No sé bien, pero se me pasa de vueltas, tengo miedo de fundirlo.
¿Sabés si anda alguien más por acá?
Me parece que no… preguntá a prefectura.
Qué cagada.
No pasa nada Tordito, no te preocupés… hoy es un día tranqui…
El Tordo mira el cielo, se pone la mano como visera en la frente y recorre el horizonte, busca rastros de tormenta, busca alguna certeza de que el tiempo va a continuar así, amigable. Después mira el barómetro, está bajo, muy bajo, pero en el cielo no hay indicios de nada que no sea un día de sol.
Hablá con prefectura, si te dicen que te quedes, quedate.
Sí, no da para volver, necesito volver con pescado.
Bueno, nos vamos, cualquier cosa me llamás, no te vamos a dejar en banda.
El Tordo sonríe. Los marineros se saludan con nuevas gastadas y el Tunna II empieza a alejarse. Desde El Santa Ana todos miran el barco hasta que lo pierden de vista. Héctor chasquea las manos y dice:
Nos quedamos solos.
El Tordo lo mira, y después mira a Ricardo.

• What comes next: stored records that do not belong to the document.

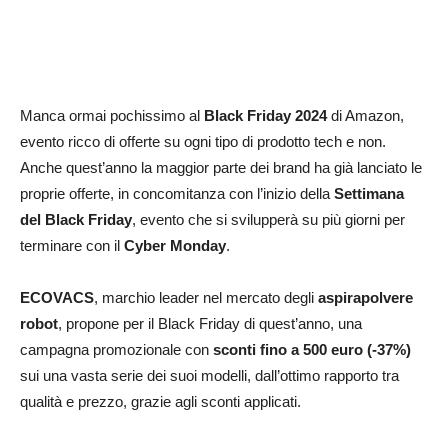
Manca ormai pochissimo al
Black Friday 2024
di Amazon,
evento ricco di offerte su ogni tipo di prodotto tech e non.
Anche quest’anno la maggior parte dei brand ha già lanciato le
proprie offerte, in concomitanza con l’inizio della
Settimana
del Black Friday
, evento che si svilupperà su più giorni per
terminare con il
Cyber Monday
.
ECOVACS
, marchio leader nel mercato degli
aspirapolvere
robot
, propone per il Black Friday di quest’anno, una
campagna promozionale con
sconti fino a 500 euro (-37%)
sui una vasta serie dei suoi modelli, dall’ottimo rapporto tra
qualità e prezzo, grazie agli sconti applicati.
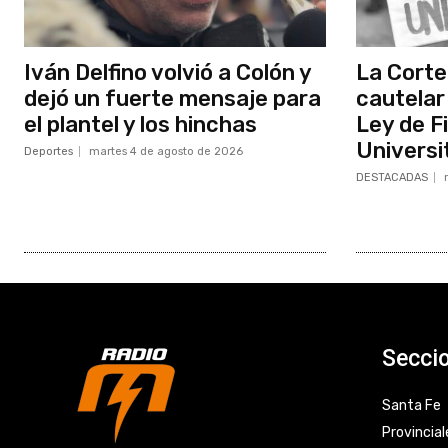
Iván Delfino volvió a Colón y
La Corte
dejó un fuerte mensaje para
cautelar 
el plantel y los hinchas
Ley de F
Universi
Deportes
martes 4 de agosto de 2026
DESTACADAS
Secci
Santa Fe
Provincial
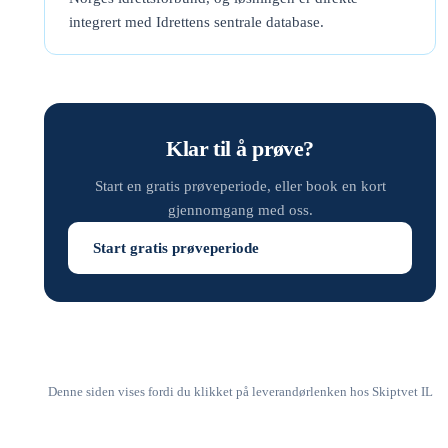
integrert med Idrettens sentrale database.
Klar til å prøve?
Start en gratis prøveperiode, eller book en kort
gjennomgang med oss.
Start gratis prøveperiode
Denne siden vises fordi du klikket på leverandørlenken hos Skiptvet IL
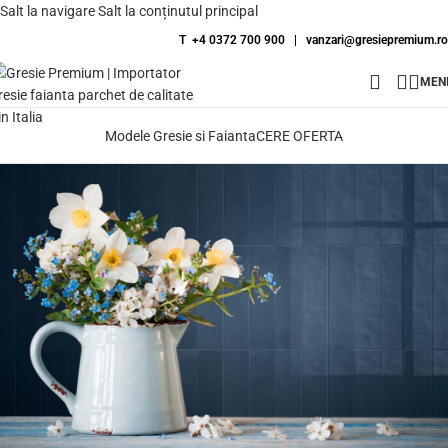
Salt la navigare
Salt la conținutul principal
T +4 0372 700 900
|
vanzari@gresiepremium.ro
MEN
Modele Gresie si Faianta
CERE OFERTA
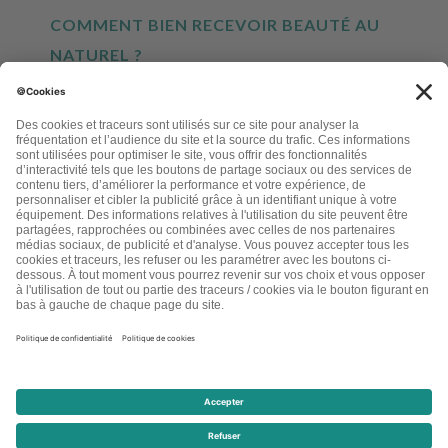
COMMENT BIEN RECEVOIR BEAUTÉ AU
NATUREL ?
INSCRIVEZ-VOUS À NOTRE NEWSLETTER
EN CLIQUANT CI-DESSUS, JE M'INSCRIS À LA LETTRE D'INFORMATIONS LETTRE
BEAUTÉ AU NATUREL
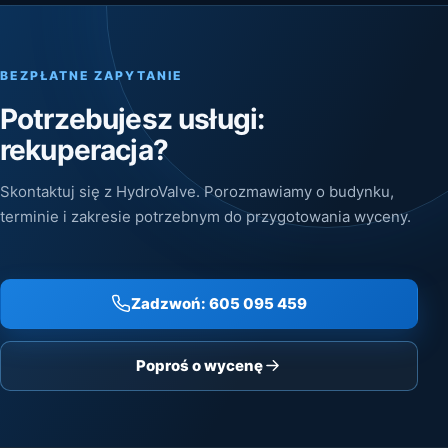
BEZPŁATNE ZAPYTANIE
Potrzebujesz usługi:
rekuperacja?
Skontaktuj się z HydroValve. Porozmawiamy o budynku,
terminie i zakresie potrzebnym do przygotowania wyceny.
Zadzwoń: 605 095 459
Poproś o wycenę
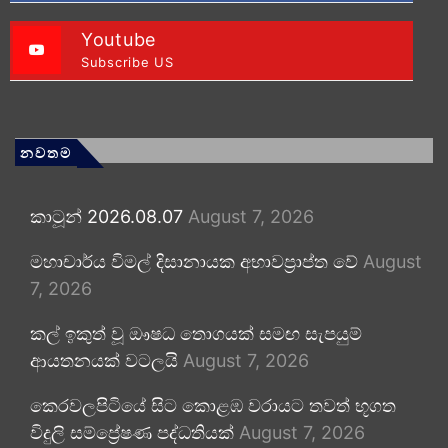
Youtube
Subscribe US
නවතම
කාටූන් 2026.08.07
August 7, 2026
මහාචාර්ය විමල් දිසානායක අභාවප්‍රාප්ත වේ
August
7, 2026
කල් ඉකුත් වූ ඖෂධ තොගයක් සමඟ සැපයුම්
ආයතනයක් වටලයි
August 7, 2026
කෙරවලපිටියේ සිට කොළඹ වරායට තවත් භූගත
විදුලි සම්ප්‍රේෂණ පද්ධතියක්
August 7, 2026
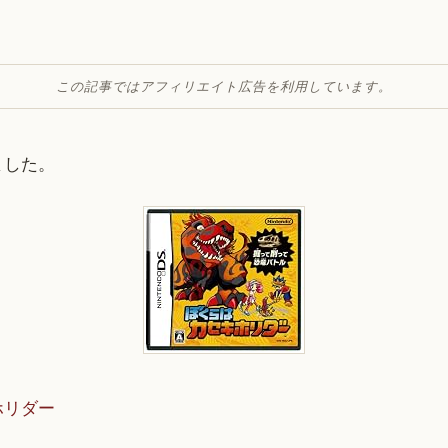
この記事ではアフィリエイト広告を利用しています。
ました。
ホリダー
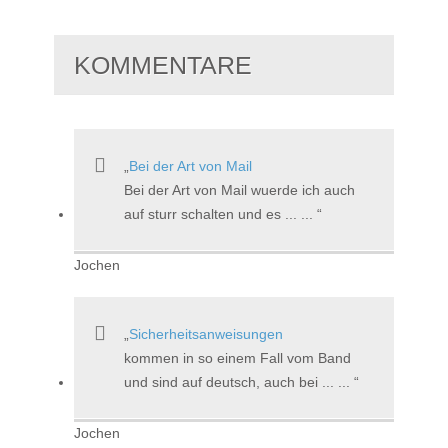
KOMMENTARE
Bei der Art von Mail
Bei der Art von Mail wuerde ich auch
auf sturr schalten und es ... ...
Jochen
Sicherheitsanweisungen
kommen in so einem Fall vom Band
und sind auf deutsch, auch bei ... ...
Jochen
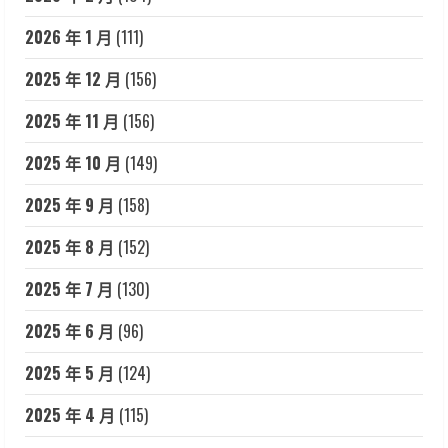
2026 年 1 月
(111)
2025 年 12 月
(156)
2025 年 11 月
(156)
2025 年 10 月
(149)
2025 年 9 月
(158)
2025 年 8 月
(152)
2025 年 7 月
(130)
2025 年 6 月
(96)
2025 年 5 月
(124)
2025 年 4 月
(115)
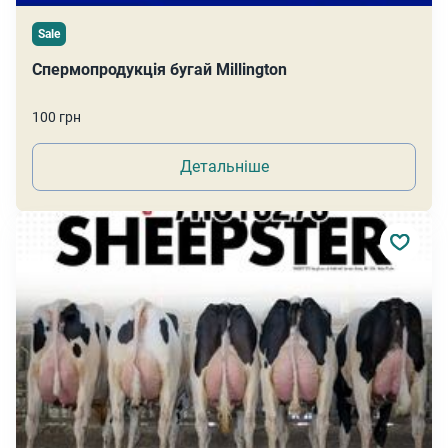
Sale
Спермопродукція бугай Millington
100 грн
Детальніше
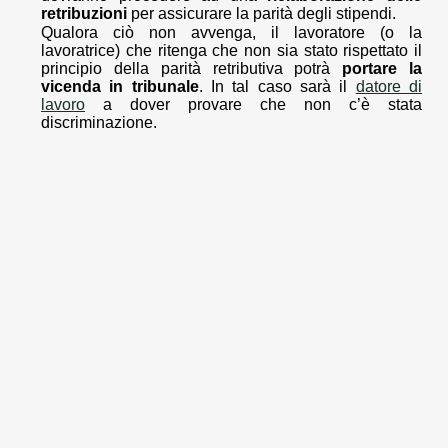
retribuzioni
per assicurare la parità degli stipendi.
Qualora ciò non avvenga, il lavoratore (o la
lavoratrice) che ritenga che non sia stato rispettato il
principio della parità retributiva potrà
portare la
vicenda in tribunale
. In tal caso sarà il
datore di
lavoro
a dover provare che non c’è stata
discriminazione.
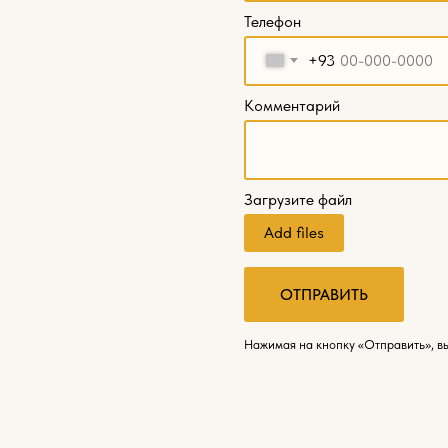
Телефон
+93
Комментарий
Загрузите файл
Add files
ОТПРАВИТЬ
Нажимая на кнопку «Отправить», в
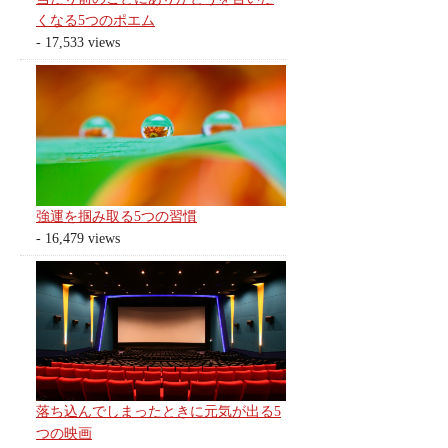
くなる5つのポエム
- 17,533 views
強運を掴み取る5つの習慣
- 16,479 views
落ち込んでしまったときに元気が出る5
つの映画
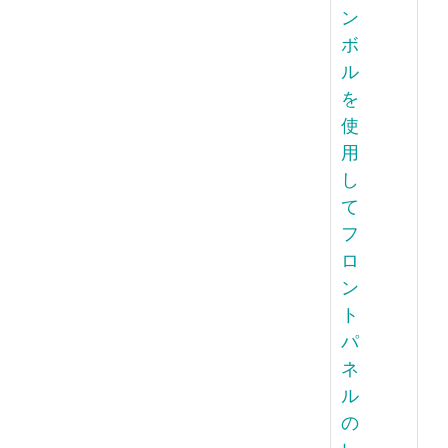
ン
ボ
ル
を
使
用
し
て
フ
ロ
ン
ト
パ
ネ
ル
の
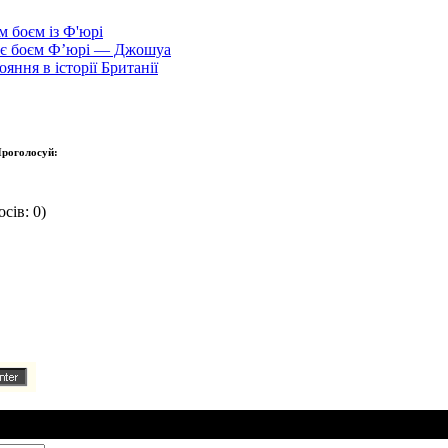
 боєм із Ф'юрі
рує боєм Ф’юрі — Джошуа
ння в історії Британії
роголосуй:
сів: 0)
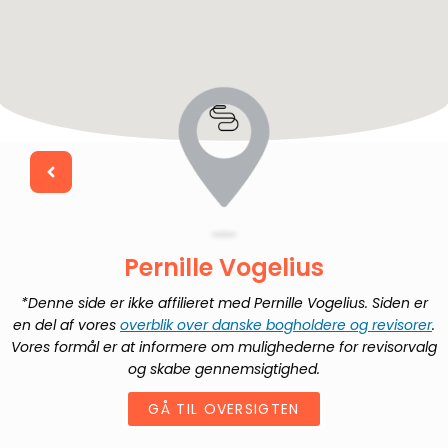
Pernille Vogelius
*Denne side er ikke affilieret med
Pernille Vogelius
. Siden er
en del af vores
overblik over danske bogholdere og revisorer
.
Vores formål er at informere om mulighederne for revisorvalg
og skabe gennemsigtighed.
GÅ TIL OVERSIGTEN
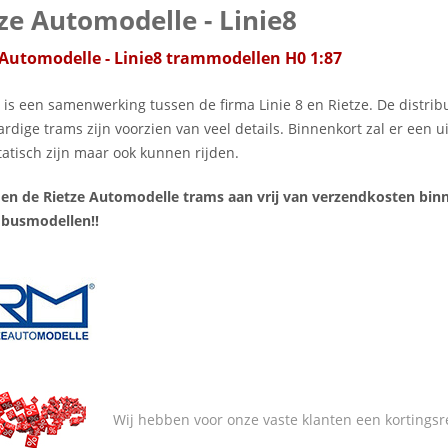
ze Automodelle - Linie8
 Automodelle - Linie8 trammodellen H0 1:87
 is een samenwerking tussen de firma Linie 8 en Rietze. De distribut
dige trams zijn voorzien van veel details. Binnenkort zal er een 
tatisch zijn maar ook kunnen rijden.
den de Rietze Automodelle trams aan vrij van verzendkosten bi
busmodellen!!
Wij hebben voor onze vaste klanten een kortingsr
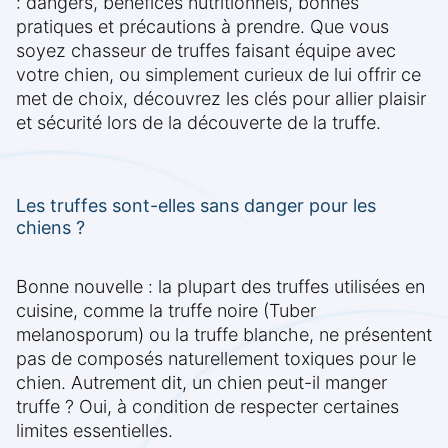
: dangers, bénéfices nutritionnels, bonnes
pratiques et précautions à prendre. Que vous
soyez chasseur de truffes faisant équipe avec
votre chien, ou simplement curieux de lui offrir ce
met de choix, découvrez les clés pour allier plaisir
et sécurité lors de la découverte de la truffe.
Les truffes sont-elles sans danger pour les
chiens ?
Bonne nouvelle : la plupart des truffes utilisées en
cuisine, comme la truffe noire (Tuber
melanosporum) ou la truffe blanche, ne présentent
pas de composés naturellement toxiques pour le
chien. Autrement dit, un chien peut-il manger
truffe ? Oui, à condition de respecter certaines
limites essentielles.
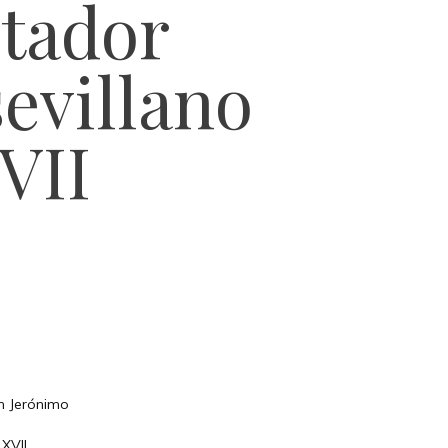
stador
evillano
XVII
an Jerónimo
XVII.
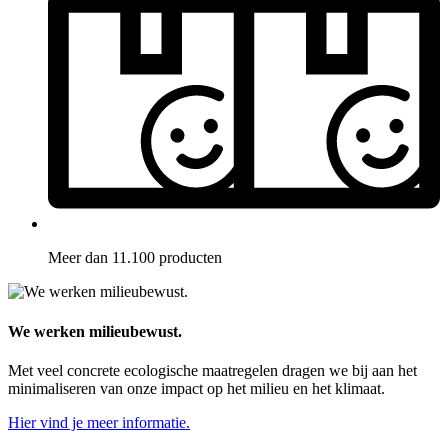
Meer dan 11.100 producten
We werken milieubewust.
Met veel concrete ecologische maatregelen dragen we bij aan het
minimaliseren van onze impact op het milieu en het klimaat.
Hier vind je meer informatie.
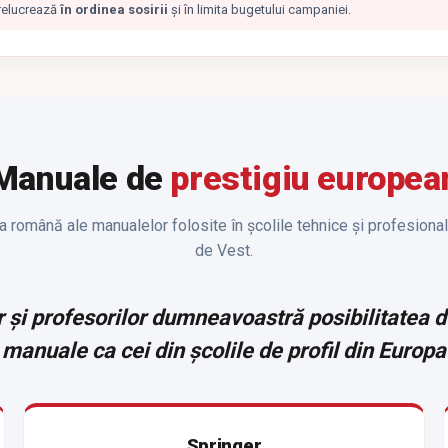
relucrează
în ordinea sosirii
și în limita bugetului campaniei.
Manuale de
prestigiu europea
mba română ale manualelor folosite în școlile tehnice și profesiona
de Vest.
or și profesorilor dumneavoastră posibilitatea 
manuale ca cei din școlile de profil din Europa
Springer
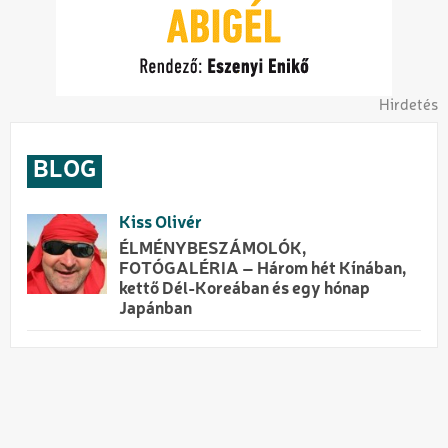
Hirdetés
BLOG
Kiss Olivér
ÉLMÉNYBESZÁMOLÓK,
FOTÓGALÉRIA – Három hét Kínában,
kettő Dél-Koreában és egy hónap
Japánban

Che, no pasa nada, no asustés a mi cuñado que después no lo traigo más acá.
Ramón y el Tordo se ponen a acomodar los cajones donde van los pescados. Ricardo los mira trabajar. Hay algo que no entiende. Hay algo que lo asusta pero que no sabe qué es.
¿Qué pasa?, dice Ricardo.
No pasa nada cuñado, tranquilo, vamos a levantar antes, y después volvemos.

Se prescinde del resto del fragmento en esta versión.